[NOTE: Our anti-spam software does not like something in Ian’s comment, so he graciously gave his consent to post this as a guest post — ed.]
Unfortunately, I don’t know much about the institutions specifically within the electric power industry, so I imagine this will be of limited help. But, that’s never really stopped me from rambling on.
Ostrom was one of the first things that came to mind after reading through your posts. Though, the book I had in mind was Rules, Games, and Common Pool Resources. Specifically, some of the discussion in the book about the levels at which rules are defined; in the context of altering institutions, she defines “constitutional level” rules that define the boundaries around who can make choices at a collective level. It would seem to me that any serious change would not only come from that level, but have to affect the actions on that level. If the ability to make change at that level is blocked then I would think there would only be a limited space in which the operations of the institution might be able to fluctuate. In my simplistic understanding of the potential principal-agent relationship, the institution would thus simply generally reflect the governing body or group that has control over the constitutional-level rules. The more resistant to change that group is, the less likely real change will be. To discuss the potential for change, Chapter 12 of RG&CPR talks about the potential movement from CPR usage being a PD-style game to an assurance problem-style game. Again, the question of monitoring and information sharing aids this, as you’ve mentioned before.

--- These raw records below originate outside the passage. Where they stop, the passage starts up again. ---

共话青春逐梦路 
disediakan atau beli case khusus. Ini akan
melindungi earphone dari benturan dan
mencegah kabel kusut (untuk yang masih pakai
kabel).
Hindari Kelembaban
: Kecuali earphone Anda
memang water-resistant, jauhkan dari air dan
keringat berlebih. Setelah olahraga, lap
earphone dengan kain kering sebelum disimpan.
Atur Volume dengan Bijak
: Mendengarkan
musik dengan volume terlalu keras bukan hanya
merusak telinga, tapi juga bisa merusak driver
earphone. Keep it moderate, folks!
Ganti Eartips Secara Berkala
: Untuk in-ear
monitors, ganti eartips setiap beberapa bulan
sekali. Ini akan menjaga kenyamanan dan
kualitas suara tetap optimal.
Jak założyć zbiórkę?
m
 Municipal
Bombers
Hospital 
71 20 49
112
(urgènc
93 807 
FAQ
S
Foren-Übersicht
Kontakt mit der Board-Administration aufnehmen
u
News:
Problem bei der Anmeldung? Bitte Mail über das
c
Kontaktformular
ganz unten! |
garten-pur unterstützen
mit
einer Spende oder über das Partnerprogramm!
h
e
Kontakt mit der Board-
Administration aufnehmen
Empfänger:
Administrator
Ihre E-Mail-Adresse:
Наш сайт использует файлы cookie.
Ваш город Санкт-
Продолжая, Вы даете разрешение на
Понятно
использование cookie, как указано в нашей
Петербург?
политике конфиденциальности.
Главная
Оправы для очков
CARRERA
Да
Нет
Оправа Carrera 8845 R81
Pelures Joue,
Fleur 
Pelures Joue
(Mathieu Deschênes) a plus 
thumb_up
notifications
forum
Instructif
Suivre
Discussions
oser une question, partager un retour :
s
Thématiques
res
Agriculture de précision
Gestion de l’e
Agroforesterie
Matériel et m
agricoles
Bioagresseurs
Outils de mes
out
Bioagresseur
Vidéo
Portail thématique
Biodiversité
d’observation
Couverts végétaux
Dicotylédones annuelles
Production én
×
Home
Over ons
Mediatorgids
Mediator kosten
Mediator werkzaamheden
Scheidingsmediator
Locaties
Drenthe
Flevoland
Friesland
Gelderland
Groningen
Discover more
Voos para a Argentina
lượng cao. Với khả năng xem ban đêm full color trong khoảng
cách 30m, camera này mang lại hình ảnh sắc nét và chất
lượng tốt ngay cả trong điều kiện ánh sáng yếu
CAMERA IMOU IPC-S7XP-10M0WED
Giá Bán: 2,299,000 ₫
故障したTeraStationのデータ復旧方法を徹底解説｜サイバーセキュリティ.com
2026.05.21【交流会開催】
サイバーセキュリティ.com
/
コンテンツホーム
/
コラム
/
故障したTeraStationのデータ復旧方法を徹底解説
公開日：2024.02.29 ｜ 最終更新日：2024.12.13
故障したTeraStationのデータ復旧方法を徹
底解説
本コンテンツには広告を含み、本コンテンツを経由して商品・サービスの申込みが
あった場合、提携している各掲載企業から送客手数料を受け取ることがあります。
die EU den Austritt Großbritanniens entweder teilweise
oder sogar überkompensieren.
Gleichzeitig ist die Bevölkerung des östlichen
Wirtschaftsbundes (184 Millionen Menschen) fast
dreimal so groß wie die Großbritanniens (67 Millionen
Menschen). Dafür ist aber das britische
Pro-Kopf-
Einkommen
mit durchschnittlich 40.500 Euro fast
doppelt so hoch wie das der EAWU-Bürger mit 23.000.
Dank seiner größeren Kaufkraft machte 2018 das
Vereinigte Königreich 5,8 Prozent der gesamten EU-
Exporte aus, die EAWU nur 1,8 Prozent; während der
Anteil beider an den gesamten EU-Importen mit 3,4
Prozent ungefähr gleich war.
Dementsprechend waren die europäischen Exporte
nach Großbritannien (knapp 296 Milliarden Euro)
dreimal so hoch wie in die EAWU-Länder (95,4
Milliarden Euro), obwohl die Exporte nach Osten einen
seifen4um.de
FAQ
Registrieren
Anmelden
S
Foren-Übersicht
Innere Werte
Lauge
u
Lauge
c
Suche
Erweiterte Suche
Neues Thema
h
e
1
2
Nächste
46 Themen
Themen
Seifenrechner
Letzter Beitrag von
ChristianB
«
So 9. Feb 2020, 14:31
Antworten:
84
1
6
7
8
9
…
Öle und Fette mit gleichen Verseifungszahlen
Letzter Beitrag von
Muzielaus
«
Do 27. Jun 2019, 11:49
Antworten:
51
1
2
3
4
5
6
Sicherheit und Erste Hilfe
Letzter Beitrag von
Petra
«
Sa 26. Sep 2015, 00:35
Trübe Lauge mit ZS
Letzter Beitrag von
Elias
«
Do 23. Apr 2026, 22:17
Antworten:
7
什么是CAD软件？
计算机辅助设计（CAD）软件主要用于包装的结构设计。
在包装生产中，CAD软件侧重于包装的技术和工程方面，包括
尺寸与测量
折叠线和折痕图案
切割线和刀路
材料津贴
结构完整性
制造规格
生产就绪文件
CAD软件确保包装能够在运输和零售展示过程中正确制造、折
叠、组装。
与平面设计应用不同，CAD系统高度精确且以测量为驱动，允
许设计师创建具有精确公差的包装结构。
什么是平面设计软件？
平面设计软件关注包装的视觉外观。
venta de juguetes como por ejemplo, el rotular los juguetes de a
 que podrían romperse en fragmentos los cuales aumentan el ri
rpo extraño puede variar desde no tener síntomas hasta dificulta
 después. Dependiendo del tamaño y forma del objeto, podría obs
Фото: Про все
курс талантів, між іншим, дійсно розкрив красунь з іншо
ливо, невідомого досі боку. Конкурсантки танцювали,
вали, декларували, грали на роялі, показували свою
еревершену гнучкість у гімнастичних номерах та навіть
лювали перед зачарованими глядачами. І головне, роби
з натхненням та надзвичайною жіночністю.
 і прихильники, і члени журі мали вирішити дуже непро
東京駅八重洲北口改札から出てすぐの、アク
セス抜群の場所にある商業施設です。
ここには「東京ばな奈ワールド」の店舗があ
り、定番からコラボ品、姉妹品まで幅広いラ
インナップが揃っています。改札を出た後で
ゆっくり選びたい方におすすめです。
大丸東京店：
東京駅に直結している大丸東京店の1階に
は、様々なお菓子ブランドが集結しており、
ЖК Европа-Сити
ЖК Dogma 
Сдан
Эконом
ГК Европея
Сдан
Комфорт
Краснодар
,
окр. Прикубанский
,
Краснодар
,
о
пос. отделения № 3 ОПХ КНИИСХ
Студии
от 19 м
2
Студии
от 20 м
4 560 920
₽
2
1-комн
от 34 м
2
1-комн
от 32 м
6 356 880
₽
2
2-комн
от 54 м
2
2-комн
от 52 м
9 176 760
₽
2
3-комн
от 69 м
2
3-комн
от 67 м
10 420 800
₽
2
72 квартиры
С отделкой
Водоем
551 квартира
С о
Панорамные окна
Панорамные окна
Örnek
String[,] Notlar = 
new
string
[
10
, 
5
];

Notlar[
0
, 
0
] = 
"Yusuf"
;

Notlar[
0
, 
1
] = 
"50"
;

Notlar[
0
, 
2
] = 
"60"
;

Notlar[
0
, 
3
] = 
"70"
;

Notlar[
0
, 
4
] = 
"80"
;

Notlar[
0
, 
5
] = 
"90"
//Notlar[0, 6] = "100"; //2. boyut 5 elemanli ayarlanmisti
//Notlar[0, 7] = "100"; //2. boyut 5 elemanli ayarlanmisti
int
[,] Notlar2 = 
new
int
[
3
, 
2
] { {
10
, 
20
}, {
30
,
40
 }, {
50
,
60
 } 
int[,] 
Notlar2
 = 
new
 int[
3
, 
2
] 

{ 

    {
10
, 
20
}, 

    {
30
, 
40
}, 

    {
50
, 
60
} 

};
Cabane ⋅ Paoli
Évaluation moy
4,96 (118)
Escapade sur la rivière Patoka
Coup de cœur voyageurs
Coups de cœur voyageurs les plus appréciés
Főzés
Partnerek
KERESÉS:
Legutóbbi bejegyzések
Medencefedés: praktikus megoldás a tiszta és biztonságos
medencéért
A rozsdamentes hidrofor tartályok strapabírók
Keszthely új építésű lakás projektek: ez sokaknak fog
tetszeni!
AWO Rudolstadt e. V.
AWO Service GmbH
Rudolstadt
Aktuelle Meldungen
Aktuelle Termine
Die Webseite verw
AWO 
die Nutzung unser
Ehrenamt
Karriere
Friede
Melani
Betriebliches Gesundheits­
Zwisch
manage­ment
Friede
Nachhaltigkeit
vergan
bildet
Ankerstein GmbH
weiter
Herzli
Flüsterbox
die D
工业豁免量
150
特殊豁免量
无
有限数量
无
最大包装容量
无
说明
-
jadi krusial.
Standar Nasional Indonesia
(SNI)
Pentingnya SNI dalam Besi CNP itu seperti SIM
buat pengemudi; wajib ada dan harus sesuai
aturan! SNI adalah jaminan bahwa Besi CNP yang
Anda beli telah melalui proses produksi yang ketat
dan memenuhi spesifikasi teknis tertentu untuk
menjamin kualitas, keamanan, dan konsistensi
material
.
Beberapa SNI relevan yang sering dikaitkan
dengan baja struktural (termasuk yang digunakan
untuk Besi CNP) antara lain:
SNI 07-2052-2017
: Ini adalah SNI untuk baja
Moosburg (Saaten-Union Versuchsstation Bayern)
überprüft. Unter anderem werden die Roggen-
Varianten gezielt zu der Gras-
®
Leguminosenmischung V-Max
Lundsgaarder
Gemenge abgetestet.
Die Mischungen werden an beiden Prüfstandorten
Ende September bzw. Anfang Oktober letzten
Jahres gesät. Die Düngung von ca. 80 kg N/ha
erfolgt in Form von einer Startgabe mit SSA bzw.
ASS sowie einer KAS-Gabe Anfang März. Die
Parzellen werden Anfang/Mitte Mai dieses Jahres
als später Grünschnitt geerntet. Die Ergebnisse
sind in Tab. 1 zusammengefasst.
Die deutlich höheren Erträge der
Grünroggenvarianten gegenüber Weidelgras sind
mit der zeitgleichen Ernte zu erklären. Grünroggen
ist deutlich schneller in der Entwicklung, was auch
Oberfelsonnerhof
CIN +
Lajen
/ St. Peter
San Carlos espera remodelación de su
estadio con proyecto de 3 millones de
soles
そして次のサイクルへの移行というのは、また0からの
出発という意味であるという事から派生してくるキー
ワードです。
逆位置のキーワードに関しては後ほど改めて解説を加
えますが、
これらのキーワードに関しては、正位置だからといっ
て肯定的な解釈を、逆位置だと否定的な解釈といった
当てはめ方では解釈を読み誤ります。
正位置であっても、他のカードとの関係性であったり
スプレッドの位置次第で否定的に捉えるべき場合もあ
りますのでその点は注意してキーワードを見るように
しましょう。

While it may not be at all applicable, I guess I saw some of this in terms similar to that discussed by Krehbiel in Information and Legislative Organization insofar as one of the problems in institutions (such as Congress) is a tension between the ownership of information and the ownership of the ability to enact change through rule-making (of course, agenda-setting issues also play a massive role). That the group with specific information has a suggestion, and is supposed to be some sort of representation of the the whole institution, is no assurance that their suggestions, whatever their instrinsic value, will be adopted. Perhaps in the case of institutions even outside of congressional control, there is a similar problem of walls existing between those with policy-specific knowledge and those with institutional-change prerogatives. (Perhaps this is blindingly obvious. Just don’t know.) The focus of the bureacrat would be the cost of the operation, rather than on the policy output issues of interest to the policy-specialist.
Though it may be a poor comparison, the differences in approach towards cellular service in Europe and the US came to mind when reading these posts. Europe chose to have a standardized format for cellular service; they opted for uniformity and interoperability. The result was limited ability to react to massive growth in bandwidth usage, higher prices (since the competition was for the phone, not the service), and slower development of technology that pushes the limits (which, I think, is why Europe was always so eager to hear about the “next release” of phones, such as 3G and whatnot). By contrast, the US didn’t standardize. We have lower rates for service, a faster adoption rate for new technology (CDMA, TDMA, etc. and so on), but far less interoperability. We can’t yet buy a soda from a vending machine or pay for metro rides using our phones — a rising practice around the world. to make the connection, the various competiting US service companies understood far better the potential rewards of pushing the service technology, with little governance at the top to tell innovators not to follow certain roads. The European system created a structure that relied on bureaucrats to choose, with their limited knowledge, and did not allow those with specific information to do more than “provide guidance”. I think some of that may be tied to the duration off those in the controlling group. The beneficial increasing returns from having the institution are “misread”, perhaps, and longer-view benefits aren’t counted in. Roll-out in Europe was certainly faster because service was standardized. But the longer-view benefit of faster progress could have been seen, perhaps, as more valuable had not the bureaucrats been more concerned with what happens during their tenure. (Akin to much of what Douglass North has in Institutions, Institutional Change, And Economic Performance.)
If some of these issues do involve US federal institutions, maybe there’s something of value in Paul Light’s work on the “thickening of government”. The pool of people at the top of the institution is getting a lot heavier. That is, the people with constitutional-level control grows and thus the number of people depending on the status quo grows; more importantly, the ratio of those with the ability to change the rules to those who have specific knowledge starts getting much smaller. I can’t imagine that could be good for future change.
Lastly, I suppose another lens might be that of Hart and the question of complementary versus independent assets. Though, in this case, it might be a function of counter-argument. The internet is “controlled” by a loose affiliation of groups; the assets strike me as highly complementary with my cursory knowledge of their various jurisdictions. We’d tend to believe, if the Hart position was applicable in this case, that they would realize efficiencies from organizing into a single “firm” — yet they haven’t, and actively work to prevent such a move.